▸ Work instruction:
When you answer, give every record back exactly as written.

▸ Supplied data:
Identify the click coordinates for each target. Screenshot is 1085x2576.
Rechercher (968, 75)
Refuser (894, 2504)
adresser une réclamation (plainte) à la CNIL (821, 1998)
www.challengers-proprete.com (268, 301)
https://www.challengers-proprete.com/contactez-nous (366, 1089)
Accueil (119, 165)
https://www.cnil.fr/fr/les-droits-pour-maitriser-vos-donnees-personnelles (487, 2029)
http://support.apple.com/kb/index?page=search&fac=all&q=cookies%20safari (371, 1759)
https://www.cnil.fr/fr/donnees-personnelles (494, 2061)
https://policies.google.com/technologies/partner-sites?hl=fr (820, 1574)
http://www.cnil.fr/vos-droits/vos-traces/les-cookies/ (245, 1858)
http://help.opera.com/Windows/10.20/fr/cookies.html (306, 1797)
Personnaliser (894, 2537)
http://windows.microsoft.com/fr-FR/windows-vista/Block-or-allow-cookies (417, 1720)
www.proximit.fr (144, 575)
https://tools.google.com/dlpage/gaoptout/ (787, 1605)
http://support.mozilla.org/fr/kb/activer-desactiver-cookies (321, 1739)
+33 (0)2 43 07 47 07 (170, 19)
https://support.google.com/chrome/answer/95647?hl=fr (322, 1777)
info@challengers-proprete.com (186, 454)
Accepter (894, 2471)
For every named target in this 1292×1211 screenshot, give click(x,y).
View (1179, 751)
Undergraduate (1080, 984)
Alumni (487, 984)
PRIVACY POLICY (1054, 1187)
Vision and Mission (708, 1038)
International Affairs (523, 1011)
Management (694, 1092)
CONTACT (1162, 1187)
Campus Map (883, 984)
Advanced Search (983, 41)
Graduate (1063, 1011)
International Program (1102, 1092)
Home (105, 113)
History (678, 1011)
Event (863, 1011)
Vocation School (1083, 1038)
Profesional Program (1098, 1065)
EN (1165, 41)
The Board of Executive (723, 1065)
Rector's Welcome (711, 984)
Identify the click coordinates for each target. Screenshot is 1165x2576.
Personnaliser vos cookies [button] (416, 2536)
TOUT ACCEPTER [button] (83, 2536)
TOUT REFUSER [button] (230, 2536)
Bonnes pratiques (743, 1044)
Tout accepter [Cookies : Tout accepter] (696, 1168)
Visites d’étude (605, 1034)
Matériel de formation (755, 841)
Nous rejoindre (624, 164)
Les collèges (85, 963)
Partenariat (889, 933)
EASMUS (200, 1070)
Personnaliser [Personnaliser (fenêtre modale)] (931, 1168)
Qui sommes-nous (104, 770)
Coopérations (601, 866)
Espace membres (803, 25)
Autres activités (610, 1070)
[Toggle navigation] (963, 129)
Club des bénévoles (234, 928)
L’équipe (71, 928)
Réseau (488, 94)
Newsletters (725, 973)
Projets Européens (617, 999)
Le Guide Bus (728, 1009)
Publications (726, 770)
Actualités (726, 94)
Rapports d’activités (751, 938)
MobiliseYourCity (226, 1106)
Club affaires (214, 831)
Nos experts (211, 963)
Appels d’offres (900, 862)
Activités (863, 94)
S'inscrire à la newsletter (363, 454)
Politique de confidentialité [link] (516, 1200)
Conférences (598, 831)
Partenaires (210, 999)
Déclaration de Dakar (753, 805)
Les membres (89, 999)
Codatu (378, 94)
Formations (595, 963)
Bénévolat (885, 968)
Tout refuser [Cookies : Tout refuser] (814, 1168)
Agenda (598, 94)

▸ Solution below:
Identify the click coordinates for each target. Screenshot is 1085x2576.
Rechercher (968, 75)
Refuser (894, 2504)
adresser une réclamation (plainte) à la CNIL (821, 1998)
www.challengers-proprete.com (268, 301)
https://www.challengers-proprete.com/contactez-nous (366, 1089)
Accueil (119, 165)
https://www.cnil.fr/fr/les-droits-pour-maitriser-vos-donnees-personnelles (487, 2029)
http://support.apple.com/kb/index?page=search&fac=all&q=cookies%20safari (371, 1759)
https://www.cnil.fr/fr/donnees-personnelles (494, 2061)
https://policies.google.com/technologies/partner-sites?hl=fr (820, 1574)
http://www.cnil.fr/vos-droits/vos-traces/les-cookies/ (245, 1858)
http://help.opera.com/Windows/10.20/fr/cookies.html (306, 1797)
Personnaliser (894, 2537)
http://windows.microsoft.com/fr-FR/windows-vista/Block-or-allow-cookies (417, 1720)
www.proximit.fr (144, 575)
https://tools.google.com/dlpage/gaoptout/ (787, 1605)
http://support.mozilla.org/fr/kb/activer-desactiver-cookies (321, 1739)
+33 (0)2 43 07 47 07 (170, 19)
https://support.google.com/chrome/answer/95647?hl=fr (322, 1777)
info@challengers-proprete.com (186, 454)
Accepter (894, 2471)
For every named target in this 1292×1211 screenshot, give click(x,y).
View (1179, 751)
Undergraduate (1080, 984)
Alumni (487, 984)
PRIVACY POLICY (1054, 1187)
Vision and Mission (708, 1038)
International Affairs (523, 1011)
Management (694, 1092)
CONTACT (1162, 1187)
Campus Map (883, 984)
Advanced Search (983, 41)
Graduate (1063, 1011)
International Program (1102, 1092)
Home (105, 113)
History (678, 1011)
Event (863, 1011)
Vocation School (1083, 1038)
Profesional Program (1098, 1065)
EN (1165, 41)
The Board of Executive (723, 1065)
Rector's Welcome (711, 984)
Identify the click coordinates for each target. Screenshot is 1165x2576.
Personnaliser vos cookies [button] (416, 2536)
TOUT ACCEPTER [button] (83, 2536)
TOUT REFUSER [button] (230, 2536)
Bonnes pratiques (743, 1044)
Tout accepter [Cookies : Tout accepter] (696, 1168)
Visites d’étude (605, 1034)
Matériel de formation (755, 841)
Nous rejoindre (624, 164)
Les collèges (85, 963)
Partenariat (889, 933)
EASMUS (200, 1070)
Personnaliser [Personnaliser (fenêtre modale)] (931, 1168)
Qui sommes-nous (104, 770)
Coopérations (601, 866)
Espace membres (803, 25)
Autres activités (610, 1070)
[Toggle navigation] (963, 129)
Club des bénévoles (234, 928)
L’équipe (71, 928)
Réseau (488, 94)
Newsletters (725, 973)
Projets Européens (617, 999)
Le Guide Bus (728, 1009)
Publications (726, 770)
Actualités (726, 94)
Rapports d’activités (751, 938)
MobiliseYourCity (226, 1106)
Club affaires (214, 831)
Nos experts (211, 963)
Appels d’offres (900, 862)
Activités (863, 94)
S'inscrire à la newsletter (363, 454)
Politique de confidentialité [link] (516, 1200)
Conférences (598, 831)
Partenaires (210, 999)
Déclaration de Dakar (753, 805)
Les membres (89, 999)
Codatu (378, 94)
Formations (595, 963)
Bénévolat (885, 968)
Tout refuser [Cookies : Tout refuser] (814, 1168)
Agenda (598, 94)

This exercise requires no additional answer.